Another possible explanation of the rare cases of thrombosis attributable to the Astra Zeneca vaccine –

Another possible explanation of the rare cases of thrombosis attributable to the Astra Zeneca vaccine –
Another possible explanation of the rare cases of thrombosis attributable to the Astra Zeneca vaccine –
from Daniela Natali

A new hypothesis is added to the explanation of the mechanisms underlying the risk of thrombosis following vaccination with a viral vector

Another possible explanation has been found for the rare cases of thrombosis recorded after the inoculation of the AstraZeneca anti-Covid vaccine. A group of Cardiff scientists , in an Alpine research published in Science Advances, explained how a blood protein is “attracted” to a certain component of the serum and this attraction constitutes the “trigger” of a chain reaction that can cause the formation of dangerous coagulthe. Responsible would be the viral vector used in the AstraZeneca anti-Covid vaccine that attracts the “platelet factor four protein”, a protein that binds heparin in the body, an anticoagulant that contributes to the delicate balance between blood clotting and anticoagulation mechanisms .

New gusset

This is a new piece that adds to the previous explanations of the rare, very rare cases of thrombosis that occurred after vaccination with Astrazeneca but – underlines Fabrizio Pregliasco, virologist, professor of General Hygiene and Preventive Medicine at the University of Milan- the risks are far lower than those that can lead to the development of the disease.
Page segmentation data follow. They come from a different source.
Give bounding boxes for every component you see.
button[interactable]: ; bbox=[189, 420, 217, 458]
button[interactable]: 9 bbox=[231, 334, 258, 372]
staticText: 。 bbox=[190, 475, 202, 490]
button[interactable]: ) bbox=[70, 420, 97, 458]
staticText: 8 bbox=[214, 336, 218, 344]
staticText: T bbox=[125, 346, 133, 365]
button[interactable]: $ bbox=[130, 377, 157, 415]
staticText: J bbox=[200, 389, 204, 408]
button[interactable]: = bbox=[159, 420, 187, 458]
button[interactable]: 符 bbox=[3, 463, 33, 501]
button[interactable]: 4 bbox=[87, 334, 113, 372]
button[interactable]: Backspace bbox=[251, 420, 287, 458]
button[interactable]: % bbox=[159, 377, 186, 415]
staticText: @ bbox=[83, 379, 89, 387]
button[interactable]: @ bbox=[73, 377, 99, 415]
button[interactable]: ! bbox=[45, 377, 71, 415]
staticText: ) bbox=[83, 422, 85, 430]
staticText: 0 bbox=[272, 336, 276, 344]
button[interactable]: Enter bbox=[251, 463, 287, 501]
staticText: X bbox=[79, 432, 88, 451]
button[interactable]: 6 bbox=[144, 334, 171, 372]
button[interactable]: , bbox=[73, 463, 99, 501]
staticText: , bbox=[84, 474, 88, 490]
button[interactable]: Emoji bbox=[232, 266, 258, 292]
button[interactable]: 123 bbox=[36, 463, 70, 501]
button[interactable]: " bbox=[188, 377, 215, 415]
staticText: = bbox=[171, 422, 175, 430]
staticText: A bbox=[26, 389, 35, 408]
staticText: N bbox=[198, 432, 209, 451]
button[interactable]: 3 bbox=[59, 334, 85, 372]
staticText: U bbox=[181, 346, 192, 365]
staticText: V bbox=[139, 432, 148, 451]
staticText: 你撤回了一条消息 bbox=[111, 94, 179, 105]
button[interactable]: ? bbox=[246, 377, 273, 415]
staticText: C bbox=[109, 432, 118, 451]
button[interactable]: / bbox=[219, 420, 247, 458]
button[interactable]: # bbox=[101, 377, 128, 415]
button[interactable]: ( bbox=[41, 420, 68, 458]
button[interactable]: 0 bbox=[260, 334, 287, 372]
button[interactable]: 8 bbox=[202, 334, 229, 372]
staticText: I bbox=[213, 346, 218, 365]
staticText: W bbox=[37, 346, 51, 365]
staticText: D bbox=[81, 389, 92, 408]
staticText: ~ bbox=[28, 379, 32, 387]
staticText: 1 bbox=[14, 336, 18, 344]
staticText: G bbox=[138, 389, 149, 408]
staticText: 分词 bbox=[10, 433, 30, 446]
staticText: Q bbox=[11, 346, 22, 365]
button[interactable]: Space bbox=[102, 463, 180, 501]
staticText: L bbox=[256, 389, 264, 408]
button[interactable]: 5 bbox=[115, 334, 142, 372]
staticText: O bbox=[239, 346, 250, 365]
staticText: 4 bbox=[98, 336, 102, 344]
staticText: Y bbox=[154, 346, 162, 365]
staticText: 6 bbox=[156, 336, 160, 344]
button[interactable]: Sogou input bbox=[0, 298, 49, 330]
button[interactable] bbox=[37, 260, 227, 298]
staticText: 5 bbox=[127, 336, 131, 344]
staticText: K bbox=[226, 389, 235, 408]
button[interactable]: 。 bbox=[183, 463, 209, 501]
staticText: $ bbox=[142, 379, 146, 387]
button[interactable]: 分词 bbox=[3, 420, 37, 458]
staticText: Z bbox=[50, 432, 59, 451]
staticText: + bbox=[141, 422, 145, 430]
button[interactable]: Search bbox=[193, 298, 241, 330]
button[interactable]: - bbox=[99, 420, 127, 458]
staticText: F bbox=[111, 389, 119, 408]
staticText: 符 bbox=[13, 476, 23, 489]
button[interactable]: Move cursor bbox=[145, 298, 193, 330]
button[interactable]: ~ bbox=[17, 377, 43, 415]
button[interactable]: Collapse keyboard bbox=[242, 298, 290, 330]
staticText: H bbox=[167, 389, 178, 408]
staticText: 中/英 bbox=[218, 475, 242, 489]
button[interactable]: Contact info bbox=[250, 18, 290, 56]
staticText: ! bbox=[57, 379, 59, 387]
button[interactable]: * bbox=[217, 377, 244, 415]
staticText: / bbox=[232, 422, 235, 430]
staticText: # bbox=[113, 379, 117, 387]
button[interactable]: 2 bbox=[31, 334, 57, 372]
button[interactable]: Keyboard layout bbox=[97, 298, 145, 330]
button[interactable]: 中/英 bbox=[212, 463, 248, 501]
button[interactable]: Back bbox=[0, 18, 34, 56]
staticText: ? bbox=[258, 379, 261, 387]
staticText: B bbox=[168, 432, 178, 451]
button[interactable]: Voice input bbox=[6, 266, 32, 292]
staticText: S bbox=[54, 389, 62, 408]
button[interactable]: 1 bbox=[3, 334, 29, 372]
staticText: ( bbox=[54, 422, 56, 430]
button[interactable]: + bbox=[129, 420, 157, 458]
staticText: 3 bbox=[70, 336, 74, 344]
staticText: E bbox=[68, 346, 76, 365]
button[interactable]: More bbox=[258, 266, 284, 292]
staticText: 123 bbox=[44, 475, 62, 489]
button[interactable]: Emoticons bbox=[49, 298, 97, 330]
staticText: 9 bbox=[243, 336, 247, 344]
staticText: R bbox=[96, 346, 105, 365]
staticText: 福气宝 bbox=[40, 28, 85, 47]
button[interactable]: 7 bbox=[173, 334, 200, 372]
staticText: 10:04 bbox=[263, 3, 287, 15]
And the decision to designate this type of vaccine only for people over the age of 60 (given that the majority of thrombotic patients were women between the ages of 20 and 50) added an additional safety margin. And now, for the third doses, the AstraZeneca vaccine will no longer be useful even for those who had done the first two with this product.
I would like to add that the negative focus on vaccines, and in particular on AstraZeneca, did not affect the trust in these products which all have an excellent risk-benefit ratio. and constitute a fundamental tool in the fight against the virus. The narrative must be turned upside down and focused on the value and effectiveness of vaccines ”

Another hypothesis

On the vaccine-induced mechanism leading to thrombosis with thrombocytopenia (platelet collapse), in June, a group of geneticists from the universities of Frankfurt and Ulm had already presented data from a research, conducted by Rolf Marschalek, in which what had been defined was explained Vaccine-induced Covid-19 mimicry syndrome. COVID-19 vaccines that use adenovirus vectors, such as AstraZeneca (but also Jansen & Jansen) send instructions for making coronavirus proteins to the cell nucleus. Here, it occurs due to the very rare risk that they develop mutant versions of the Spike protein (the “key” that allows the virus to enter cells) which can help trigger blood clots in about 1 in 100,000 people.

The pioneers

These studies were preceded by another research, carried out in April 2021, conducted by Andreas Greinacher, of the University GKing

Forest. Researchers from this German University were the first to report the rare and severe thrombosis and thrombocytopenia induced by the AstraZeneca vaccine. Months later, scientists from the Department of Transfusion Medicine have published their conclusions on the New England Journal of Medicine.The vaccine in very rare cases can trigger a mechanism very similar to that of a hepar-induced

a; the clinical picture occurs approximately 1-2 weeks after vaccination. In heparin-induced thrombocytopenia the drug combines with a protein produced by platelets, called platelet factor 4 (PF4), forming a complex. In some patients, the immune system recognizes this heparin-PF4 complex as foreign and, as a result, produces an antibody directed against it (anti-heparin / PF4 antibody). The binding of the anti-heparin / PF4 antibody to the heparin-PF4 complex activates the platelets, leading to their aggregation and decrease in their number (thrombocytopenia)), But the dangerous anti-PF4 antibodies, which induce cerebral vein thrombosis and other unusual thromboses after vaccination, disappear in most patients within three months. According to Professor Andreas Greinacher, patients can therefore be vaccinated a second time without fear of a recurrence.

Possible impurities

Another explanation of the risks associated with Astrazeneca vaccines calls in causes vaccine impurities, according to research conducted by Stefan Kochanek of the University of Ulm.According to the study, from May 2021, batches of the vaccine contained greater proportions of human and viral proteins than might be expected, proteins probably originating from the cultures of the vector viruses and conceivable, according to the researchers, that this contamination could affect the effect of the vaccine and also promote side effects such as sinus vein thrombosis.